Been Choice offers a combination of a content blocker for Safari and a VPN service. Through the content blocker users can enable ad blockers to eliminate ads from Safari during web browsing sessions if iPhone users have iOS 9. When using the VPN service for the first time, you need to install a profile on your device. When the VPN is enabled, your traffic is then routed through Been Choice’s servers where it performs deep packet inspection on the content. After this, specific content can be removed  through pattern matching. This ability enables Been Choice to block advertisements in Facebook, Pinterest, Yahoo, New York Times apps and more. Blocking ads in all these applications could be very detrimental for many mobile application developers, because the primary way of how they make money is disrupted. Apple may do a favor to consumers by supporting this ad-blocking technology in iOS 9, however, this goes against Apple own interest since advertisements will also be blocked in their own news application. (Twitter is not blocked because they use end-to-end encryption. This makes it t impossible to block ad traffic without blocking non-ad traffic.) (Perez, 2015)

It seems that Been Choice is beneficial for consumers. But of course there is a flip side. This application hides a paid surveys operation, while promoting data privacy. Yoon, the co-founder, says that Been Choice offers users a choice between ad blocking and sharing data in order to earn rewards. This way, consumers understand the value of their data rather than blindly offering it up in exchange for targeted ads. This means that users will receive a compensation, when they agree to share their behavioral data with advertisers, publishers and app developers. For each day the VPN is enabled you’ll receive 1,000 points and you need  30,000 point (a whole month) to earn $20 (Perez, 2015).  It makes me wonder what they will and can do with these data since advertisements will not be shown anymore on consumer’s most important device. According to the their Privacy Policy, they will pull device info, device ID’s, content of your communications  and transactions (excluding financial and e-commerce applications), and of course information about you, what can be everything. This means, and they admitted, that your giving up your personal data even more than with traditional ads.

Thus, this app means to cater to thiose who don’t want ads anywhere, but on the other hand, they need to reach those who are willing to sell their data.

Do you trust this application? And are you willing to sell you data in exchange for no advertisements anymore on your mobile phone?

Perez, S (2015) Apple Approves An App That Blocks Ads In Native Apps, Including Apple News,, 7 October 2015



2 responses to “Finally! No ads anymore on your iPhone.”

  1. ruudschippers says :

    First of all, I would prefer to have advertisements on my phone instead of exchanging my personal data for having no advertisements on my smartphone.

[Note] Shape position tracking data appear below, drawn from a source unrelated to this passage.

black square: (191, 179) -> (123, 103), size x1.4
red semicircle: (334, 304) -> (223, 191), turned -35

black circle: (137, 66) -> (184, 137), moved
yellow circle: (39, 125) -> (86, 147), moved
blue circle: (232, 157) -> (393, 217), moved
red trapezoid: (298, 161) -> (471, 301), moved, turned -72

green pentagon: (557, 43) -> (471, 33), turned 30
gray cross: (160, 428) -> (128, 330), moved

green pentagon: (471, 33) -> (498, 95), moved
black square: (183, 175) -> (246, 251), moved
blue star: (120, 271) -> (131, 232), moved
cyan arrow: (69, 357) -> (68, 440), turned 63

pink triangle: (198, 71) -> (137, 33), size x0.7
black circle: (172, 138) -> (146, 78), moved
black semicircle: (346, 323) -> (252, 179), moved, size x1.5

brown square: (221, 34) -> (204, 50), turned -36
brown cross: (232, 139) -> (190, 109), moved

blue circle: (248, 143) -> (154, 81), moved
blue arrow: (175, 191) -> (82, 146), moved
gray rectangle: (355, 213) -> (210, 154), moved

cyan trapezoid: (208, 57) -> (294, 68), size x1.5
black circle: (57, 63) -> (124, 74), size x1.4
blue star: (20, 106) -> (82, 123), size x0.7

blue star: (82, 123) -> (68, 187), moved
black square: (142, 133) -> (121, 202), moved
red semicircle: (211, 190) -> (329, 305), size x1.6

    However, I would like to shed some light on the core functionality of the app, since I do not think Apple should have allowed this application into their App Store. A month ago, I was reading an article about the app ‘Peace’.
    Peace was an iOS 9 mobile ad blocking app, that was launched on September 16 (Arment, 2015). It has been reviewed as the most powerful mobile ad blocking app that allowed users to block nearly everything (Otto, 2015). Within a day after its launch, it became the number one paid app in the U.S. App store. While we would expect that the developer of the app would be pleasantly surprised, the opposite occurred. After two days, the developer, Marco Arment, pulled the app from the App Store. In a blog post, he explained that he withdrew the app from the App Store because the unexpected success did not ‘feel good’ to him. He explained that such an app benefits tons of people, but the downside is that it also hurts some people, including companies spending money on sponsored content. Therefore, he felt that they did not deserve it and decided to pull Peace from the App Store (Arment, 2015).

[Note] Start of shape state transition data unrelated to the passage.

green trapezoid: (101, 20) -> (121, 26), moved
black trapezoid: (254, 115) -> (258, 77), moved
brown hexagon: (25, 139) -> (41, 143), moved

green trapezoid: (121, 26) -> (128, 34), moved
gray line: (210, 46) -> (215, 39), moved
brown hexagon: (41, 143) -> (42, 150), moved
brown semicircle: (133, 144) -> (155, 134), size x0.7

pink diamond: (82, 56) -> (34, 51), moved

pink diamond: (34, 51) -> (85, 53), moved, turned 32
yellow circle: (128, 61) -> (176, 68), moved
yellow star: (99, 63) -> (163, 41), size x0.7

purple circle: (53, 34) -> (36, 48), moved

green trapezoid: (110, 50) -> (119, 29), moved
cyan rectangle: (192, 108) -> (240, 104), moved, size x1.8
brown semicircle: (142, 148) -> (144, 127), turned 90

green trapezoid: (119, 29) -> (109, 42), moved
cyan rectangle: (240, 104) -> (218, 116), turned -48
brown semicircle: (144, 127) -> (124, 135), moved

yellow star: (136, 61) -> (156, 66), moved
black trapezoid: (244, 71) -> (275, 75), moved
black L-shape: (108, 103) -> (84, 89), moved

    To be perfectly honest, I do not even think that Marco Arment should have made this decision. In my opinion, I do not think that an app should be able to block every form of advertising, since companies spent money on that. Therefore, I believe that Apple should not allow these kind of apps to their App Store. Additionally, I think it’s quite dubious that an app such as Been Choice earns money on blocking advertisements that companies spent money on.

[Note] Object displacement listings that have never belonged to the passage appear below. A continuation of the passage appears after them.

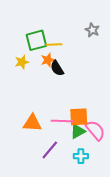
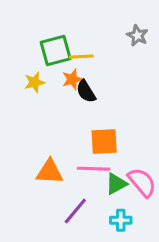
orange square: (79, 117) -> (104, 141), moved

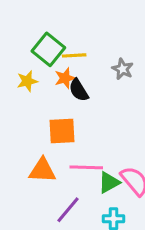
gray star: (137, 35) -> (123, 69), moved
green square: (56, 51) -> (48, 49), turned -36
orange square: (104, 141) -> (62, 131), moved

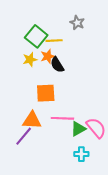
gray star: (123, 69) -> (77, 23), moved
yellow star: (27, 81) -> (30, 59), moved
purple line: (68, 210) -> (24, 136), moved

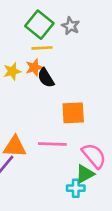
green square: (36, 36) -> (39, 25), moved
orange square: (46, 93) -> (73, 113), moved
green triangle: (78, 129) -> (85, 174), moved

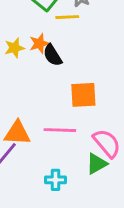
yellow line: (42, 48) -> (67, 17), moved
cyan cross: (76, 188) -> (55, 180), moved

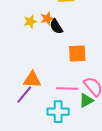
pink line: (60, 130) -> (67, 89), moved
cyan cross: (55, 180) -> (58, 112), size x1.5

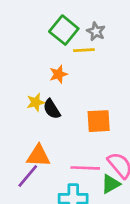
yellow star: (30, 22) -> (36, 102), moved
black semicircle: (56, 27) -> (52, 109), moved

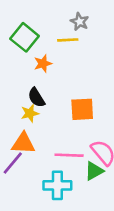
green square: (64, 30) -> (25, 37), moved
yellow star: (36, 102) -> (30, 113), moved

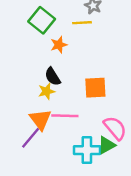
orange triangle: (23, 143) -> (40, 119), turned 50
pink line: (69, 155) -> (65, 116), moved
cyan cross: (57, 185) -> (87, 150), moved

    Arment, M. (2015, September 16). Introducing Peace, my privacy-focused iOS 9 ad blocker [Blog post]. Retrieved from

    Otto, R. (2015, September 19). Ontwikkelaar trekt populaire iOS-adblocker Peace terug: ‘Voelt niet goed’ [Blog post]. Retrieved from

    Student number: 441698
    Name: Ruud Schippers

  2. amoghj says :

    I would definitely prefer having to see an ad every now and then than sell my data. And I personally think that we are over reacting to ads on internet. There are ad blocking softwares for almost all internet clients we use. Is it really such a big deal? We are taking the internet for granted, we use so many applications without paying a buck, viewing an ad should be regarded as a payment to the developers for providing us with the free service.